Oaxaca Teacher Strikes: The Simple Truth

Oh, Oaxaca…an amazing state, with amazing people…but also with so many problems. Oaxacans are known for their fighting spirit and passion. Some of Mexico’s greatest heroes have come from Oaxaca….most notable being the revered President Benito Juarez. Right now, the only news coming from this incredible place is about the militant teachers marching on the streets instead of teaching in their classrooms. Teachers are on strike in Oaxaca, Mexico….again.

It’s happened at some point every year, for the last 30 years. The radical teachers union, named CNTE, has mobilized itself this year in protest of educational reforms that were passed 3 years ago. It seems the teachers are most interested in having performance evaluations repealed. To pressure the government, the CNTE has set up dozens of blockades around the southern states, shutting down commercial traffic on major highways. As a result, businesses are losing money, tourism has essentially stopped, and everyone is running out of basic supplies. In Puerto Escondido, the local gas stations were closed for two weeks. The teachers have also taken over the main square, named the Zocalo, in Oaxaca City.

The government has been in talks with the CNTE, but no progress has been made on the main sticking points.  Sadly the protests have turned violent. Two weeks ago 8 protesters were killed and dozens of police and protesters were injured when the police tried to break up a blockade.

As the violence has started to make international news, we’ve been flooded with emails and calls. Are you safe? Do you have gas? Is it safe to travel there? Are the roads closed? All very good questions.

When you talk to people here, most diplomatically claim, “It’s a complex” issue.” In some ways, that’s true. It is complex. There is a lot of history, a lot of stories and lots of different components to the issue. But at the same time, it’s also very simple. At its core, the violence, closed schools and roads aren’t really about teacher tests or abuses by the government. It’s about sin. It’s about pride that pollutes our minds and hearts and convinces us we deserve better than what we got.

It is Satan, the great deceiver and liar, who wants this to be a complicated messy issue. But when the violence stops, the accusations and threats cease, and the teachers go home, what is left is the core simplicity of the issue. It will all be repeated…as it has every year for the last 30 years…if the rebel heart isn’t surrendered to Jesus.

From the outside, for those getting their info from news reports, it probably looks really dark here. Violence, unrest, danger, and darkness – but the truth is that the Son is still shining! The teacher protests and unrest have opened new doors for the gospel and God will use this to glorify Himself. GEM moved into Puerto Escondido and opened a school with the hope of serving the community and building bridges for the gospel. When we came here 3 years ago, the teachers were protesting.
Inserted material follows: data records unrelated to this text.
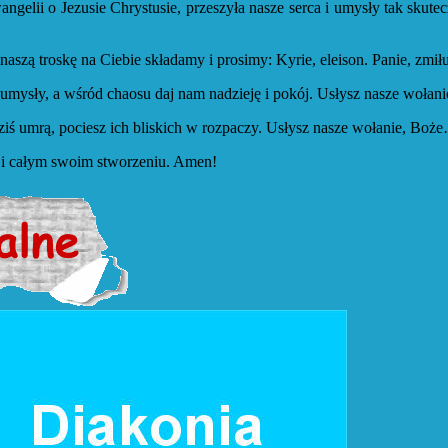
wangelii o Jezusie Chrystusie, przeszyła nasze serca i umysły tak sku
naszą troskę na Ciebie składamy i prosimy: Kyrie, eleison. Panie, zmił
 i umysły, a wśród chaosu daj nam nadzieję i pokój. Usłysz nasze woł
dziś umrą, pociesz ich bliskich w rozpaczy. Usłysz nasze wołanie, Bo
im i całym swoim stworzeniu. Amen!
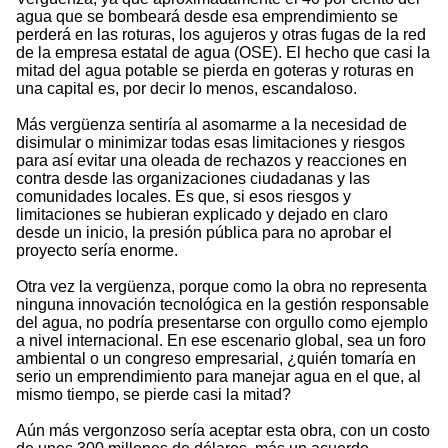
agua que se bombeará desde esa emprendimiento se
perderá en las roturas, los agujeros y otras fugas de la red
de la empresa estatal de agua (OSE). El hecho que casi la
mitad del agua potable se pierda en goteras y roturas en
una capital es, por decir lo menos, escandaloso.
Más vergüenza sentiría al asomarme a la necesidad de
disimular o minimizar todas esas limitaciones y riesgos
para así evitar una oleada de rechazos y reacciones en
contra desde las organizaciones ciudadanas y las
comunidades locales. Es que, si esos riesgos y
limitaciones se hubieran explicado y dejado en claro
desde un inicio, la presión pública para no aprobar el
proyecto sería enorme.
Otra vez la vergüenza, porque como la obra no representa
ninguna innovación tecnológica en la gestión responsable
del agua, no podría presentarse con orgullo como ejemplo
a nivel internacional. En ese escenario global, sea un foro
ambiental o un congreso empresarial, ¿quién tomaría en
serio un emprendimiento para manejar agua en el que, al
mismo tiempo, se pierde casi la mitad?
Aún más vergonzoso sería aceptar esta obra, con un costo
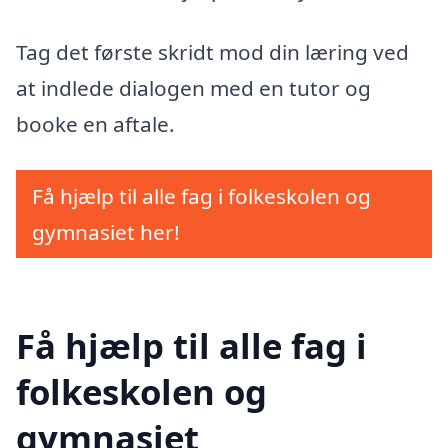
Tag det første skridt mod din læring ved
at indlede dialogen med en tutor og
booke en aftale.
Få hjælp til alle fag i folkeskolen og
gymnasiet her!
Få hjælp til alle fag i
folkeskolen og
gymnasiet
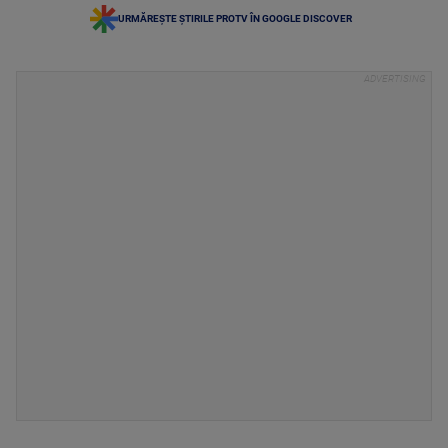
URMĂREȘTE ȘTIRILE PROTV ÎN GOOGLE DISCOVER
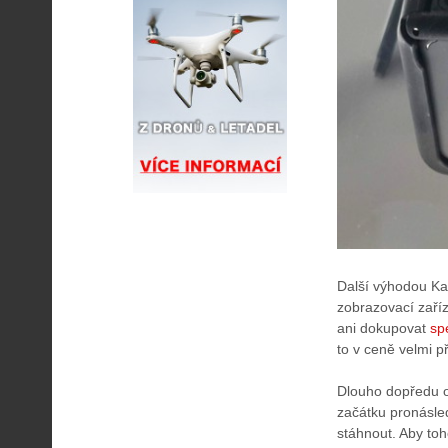
Další výhodou Ka
zobrazovací zaří
ani dokupovat
sp
to v ceně velmi př
Dlouho dopředu 
začátku pronásled
stáhnout. Aby to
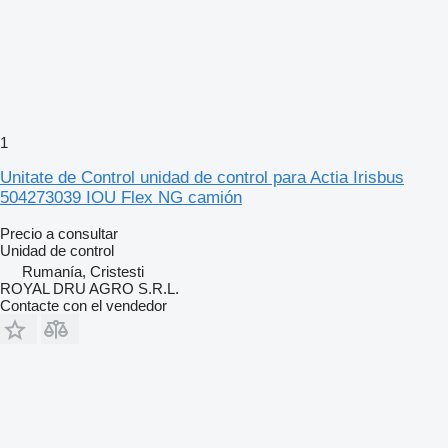
1
Unitate de Control unidad de control para Actia Irisbus
504273039 IOU Flex NG camión
Precio a consultar
Unidad de control
Rumanía, Cristesti
ROYAL DRU AGRO S.R.L.
Contacte con el vendedor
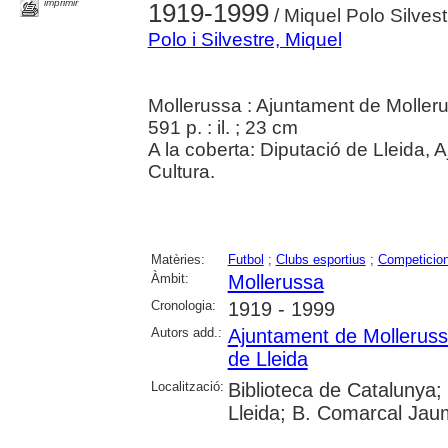
imprimir
1919-1999
/ Miquel Polo Silvest
Polo i Silvestre, Miquel
Mollerussa : Ajuntament de Moller
591 p. : il. ; 23 cm
A la coberta: Diputació de Lleida,
Cultura.
Matèries:
Futbol
;
Clubs esportius
;
Competicion
Àmbit:
Mollerussa
Cronologia:
1919 - 1999
Autors add.:
Ajuntament de Mollerus
de Lleida
Localització:
Biblioteca de Catalunya; 
Lleida; B. Comarcal Jaum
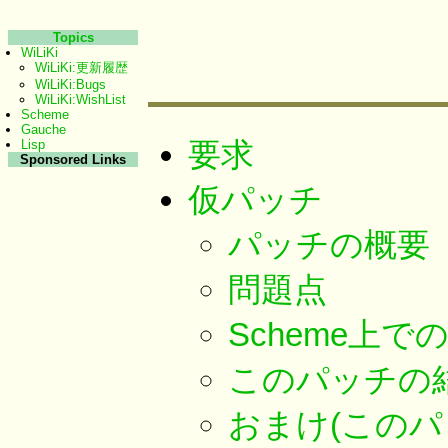
Topics
WiLiKi
WiLiKi:更新履歴
WiLiKi:Bugs
WiLiKi:WishList
Scheme
Gauche
要求
Lisp
Sponsored Links
仮パッチ
パッチの概要
問題点
Scheme上
このパッチの
おまけ(この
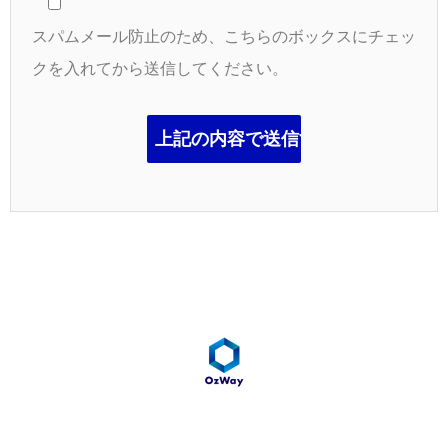
スパムメール防止のため、こちらのボックスにチェッ
クを入れてから送信してください。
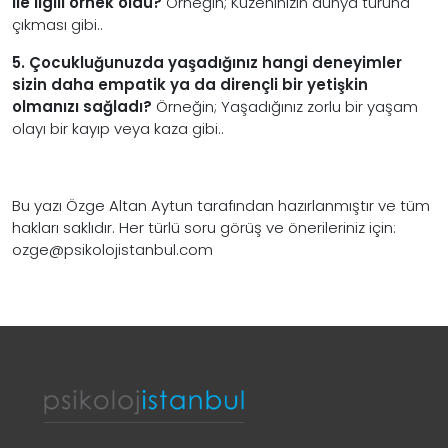
ile ilgili örnek oldu?
Örneğin; Kuzeninizin dünya turuna
çıkması gibi..
5. Çocukluğunuzda yaşadığınız hangi deneyimler
sizin daha empatik ya da dirençli bir yetişkin
olmanızı sağladı?
Örneğin; Yaşadığınız zorlu bir yaşam
olayı bir kayıp veya kaza gibi..
Bu yazı Özge Altan Aytun tarafından hazırlanmıştır ve tüm
hakları saklıdır. Her türlü soru görüş ve önerileriniz için:
ozge
@psikolojistanbul.com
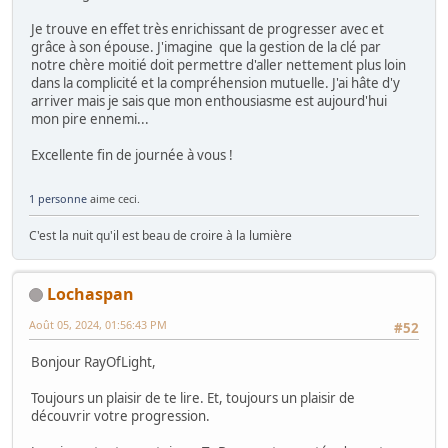
Je trouve en effet très enrichissant de progresser avec et
grâce à son épouse. J'imagine que la gestion de la clé par
notre chère moitié doit permettre d'aller nettement plus loin
dans la complicité et la compréhension mutuelle. J'ai hâte d'y
arriver mais je sais que mon enthousiasme est aujourd'hui
mon pire ennemi...
Excellente fin de journée à vous !
1 personne
aime ceci.
C'est la nuit qu'il est beau de croire à la lumière
Lochaspan
Août 05, 2024, 01:56:43 PM
#52
Bonjour RayOfLight,
Toujours un plaisir de te lire. Et, toujours un plaisir de
découvrir votre progression.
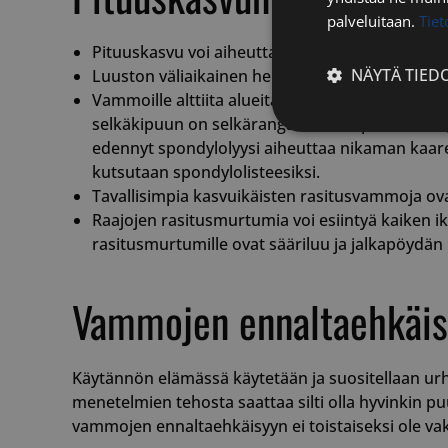
palveluitaan.
Tie
Pituuskasvu voi aiheuttaa kasvu-, polvi-, lonkka
NÄYTÄ TIED
Luuston väliaikainen heikentyminen (jopa kymme
Vammoille alttiita alueita ovat mm. alaraajojen 
selkäkipuun on selkärangan rasitusperäiset ong
Ehdottomasti
edennyt spondylolyysi aiheuttaa nikaman kaa
välttämättömä
kutsutaan spondylolisteesiksi.
Tavallisimpia kasvuikäisten rasitusvammoja ovat 
Raajojen rasitusmurtumia voi esiintyä kaiken ik
rasitusmurtumille ovat sääriluu ja jalkapöydän 
Ehdottomasti 
Vammojen ennaltaehkäisy
Ehdottomasti välttäm
tilinhallinnan. Sivus
Nimi
Käytännön elämässä käytetään ja suositellaan ur
menetelmien tehosta saattaa silti olla hyvinkin pu
__cf_bm
vammojen ennaltaehkäisyyn ei toistaiseksi ole v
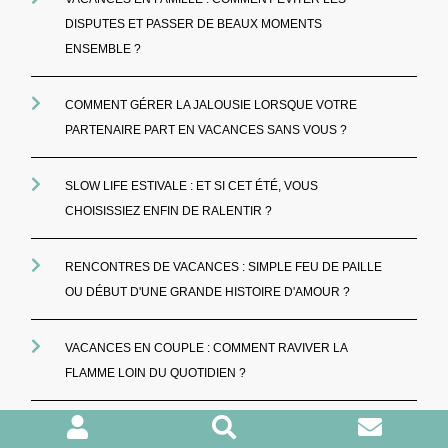
DISPUTES ET PASSER DE BEAUX MOMENTS
ENSEMBLE ?
COMMENT GÉRER LA JALOUSIE LORSQUE VOTRE
PARTENAIRE PART EN VACANCES SANS VOUS ?
SLOW LIFE ESTIVALE : ET SI CET ÉTÉ, VOUS
CHOISISSIEZ ENFIN DE RALENTIR ?
RENCONTRES DE VACANCES : SIMPLE FEU DE PAILLE
OU DÉBUT D'UNE GRANDE HISTOIRE D'AMOUR ?
VACANCES EN COUPLE : COMMENT RAVIVER LA
FLAMME LOIN DU QUOTIDIEN ?
MA BELLE-MÈRE ME DÉTESTE : COMMENT ME LA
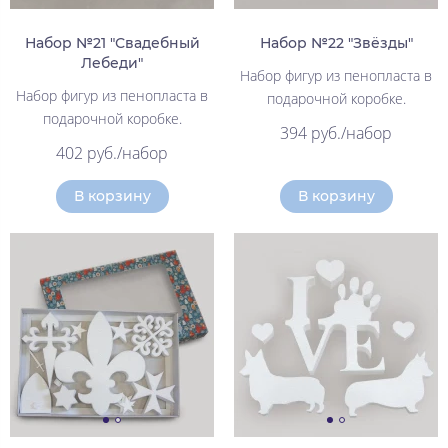
Набор №21 "Свадебный
Набор №22 "Звёзды"
Лебеди"
Набор фигур из пенопласта в
Набор фигур из пенопласта в
подарочной коробке.
подарочной коробке.
394 руб./набор
402 руб./набор
В корзину
В корзину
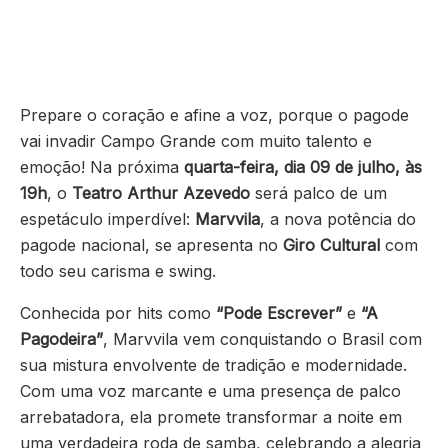
Prepare o coração e afine a voz, porque o pagode
vai invadir Campo Grande com muito talento e
emoção! Na próxima
quarta-feira, dia 09 de julho, às
19h
, o
Teatro Arthur Azevedo
será palco de um
espetáculo imperdível:
Marvvila
, a nova potência do
pagode nacional, se apresenta no
Giro Cultural
com
todo seu carisma e swing.
Conhecida por hits como
“Pode Escrever”
e
“A
Pagodeira”
, Marvvila vem conquistando o Brasil com
sua mistura envolvente de tradição e modernidade.
Com uma voz marcante e uma presença de palco
arrebatadora, ela promete transformar a noite em
uma verdadeira roda de samba, celebrando a alegria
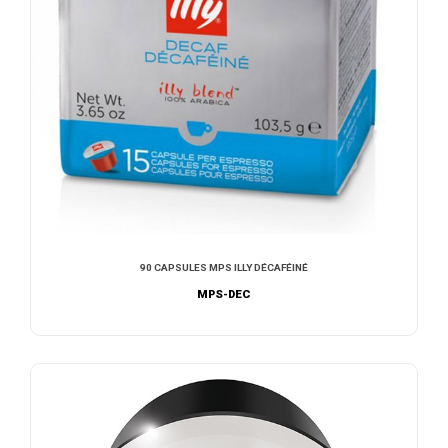
90 CAPSULES MPS ILLY DÉCAFÉINÉ
MPS-DEC
AJOUTER AU DEVIS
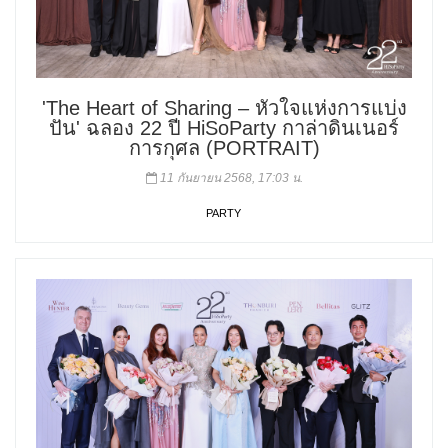
'The Heart of Sharing – หัวใจแห่งการแบ่ง
ปัน' ฉลอง 22 ปี HiSoParty กาล่าดินเนอร์
การกุศล (PORTRAIT)
11 กันยายน 2568, 17:03 น.
PARTY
Our office was flooded with people, mostly non-Christians, who were desperate for their children to receive an education. Many of those kids have become a part of our school ministry and have heard the gospel taught each day in our classrooms. Now, 3 years later, we are again flooded by parents desperate for help. From the outside, it may look like sin and evil has won the day, but the reality is different. God is pulling people to our ministry and ultimately to himself, and he’s allowing the sin of others to be the driving force. No matter how out of control it may appear to be or how dark the situation, God is always in control and the gospel is always advancing!

Pray for our state and the people here who are impacted by the strikes. Pray that blind eyes will be opened to where the true rebellion occurs and that many will surrender their lives to Jesus. Pray also for GEM as we serve those around us and try to shine the love of Jesus in everything we do.